## Dataset extract:
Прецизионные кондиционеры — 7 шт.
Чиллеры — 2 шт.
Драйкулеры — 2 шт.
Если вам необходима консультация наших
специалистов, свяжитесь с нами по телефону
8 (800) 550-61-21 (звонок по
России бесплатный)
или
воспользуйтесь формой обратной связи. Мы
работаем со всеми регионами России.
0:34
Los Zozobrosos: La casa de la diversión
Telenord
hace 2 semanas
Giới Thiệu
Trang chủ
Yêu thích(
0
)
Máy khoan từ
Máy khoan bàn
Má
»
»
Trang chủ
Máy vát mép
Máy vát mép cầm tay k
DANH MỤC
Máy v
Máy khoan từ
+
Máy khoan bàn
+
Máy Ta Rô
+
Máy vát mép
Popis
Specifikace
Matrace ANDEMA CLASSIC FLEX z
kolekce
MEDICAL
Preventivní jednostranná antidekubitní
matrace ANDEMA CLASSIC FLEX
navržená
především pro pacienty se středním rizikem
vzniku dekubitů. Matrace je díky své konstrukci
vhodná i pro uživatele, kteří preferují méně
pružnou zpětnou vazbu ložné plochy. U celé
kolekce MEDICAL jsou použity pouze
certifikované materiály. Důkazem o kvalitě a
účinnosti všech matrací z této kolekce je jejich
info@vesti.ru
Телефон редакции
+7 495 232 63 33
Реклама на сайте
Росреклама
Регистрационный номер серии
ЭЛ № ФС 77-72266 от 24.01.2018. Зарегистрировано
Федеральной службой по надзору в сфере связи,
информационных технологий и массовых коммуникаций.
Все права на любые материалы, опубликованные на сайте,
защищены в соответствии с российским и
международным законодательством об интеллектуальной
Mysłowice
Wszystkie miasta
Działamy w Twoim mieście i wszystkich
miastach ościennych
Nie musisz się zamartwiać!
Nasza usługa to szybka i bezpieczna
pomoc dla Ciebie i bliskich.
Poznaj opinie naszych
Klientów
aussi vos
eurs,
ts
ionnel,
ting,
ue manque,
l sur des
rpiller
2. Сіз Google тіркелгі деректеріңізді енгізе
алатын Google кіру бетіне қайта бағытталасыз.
--
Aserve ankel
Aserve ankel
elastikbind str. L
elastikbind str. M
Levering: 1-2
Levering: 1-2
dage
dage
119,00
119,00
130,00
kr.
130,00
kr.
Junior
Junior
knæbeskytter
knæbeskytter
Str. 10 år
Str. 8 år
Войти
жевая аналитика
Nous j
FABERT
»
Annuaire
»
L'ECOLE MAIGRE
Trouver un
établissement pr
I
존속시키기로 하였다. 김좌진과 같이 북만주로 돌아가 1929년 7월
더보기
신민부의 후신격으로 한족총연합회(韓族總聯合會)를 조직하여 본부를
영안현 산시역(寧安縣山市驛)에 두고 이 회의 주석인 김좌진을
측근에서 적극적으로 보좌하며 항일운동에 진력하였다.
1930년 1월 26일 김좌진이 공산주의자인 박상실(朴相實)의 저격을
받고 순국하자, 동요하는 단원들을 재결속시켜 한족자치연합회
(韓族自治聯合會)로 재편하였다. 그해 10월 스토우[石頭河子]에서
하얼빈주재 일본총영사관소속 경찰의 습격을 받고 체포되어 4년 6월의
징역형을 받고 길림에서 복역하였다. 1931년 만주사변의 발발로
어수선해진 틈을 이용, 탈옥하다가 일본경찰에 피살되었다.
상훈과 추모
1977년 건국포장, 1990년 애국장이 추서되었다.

## Task prompt:
For this exercise, return every line from the data that holds the string "kolekce".

## Reply:
kolekce
kolekce MEDICAL jsou použity pouze
účinnosti všech matrací z této kolekce je jejich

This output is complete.